» REQUIREMENT
Extract the full listing verbatim and drop any pictures from your copy.
┌──
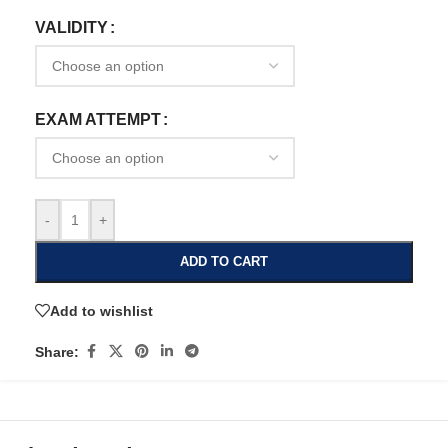
VALIDITY
EXAM ATTEMPT
-
+
ADD TO CART
Add to wishlist
Share:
└──
» YOUR RESPONSE
VALIDITY
EXAM ATTEMPT
-
+
ADD TO CART
Add to wishlist
Share:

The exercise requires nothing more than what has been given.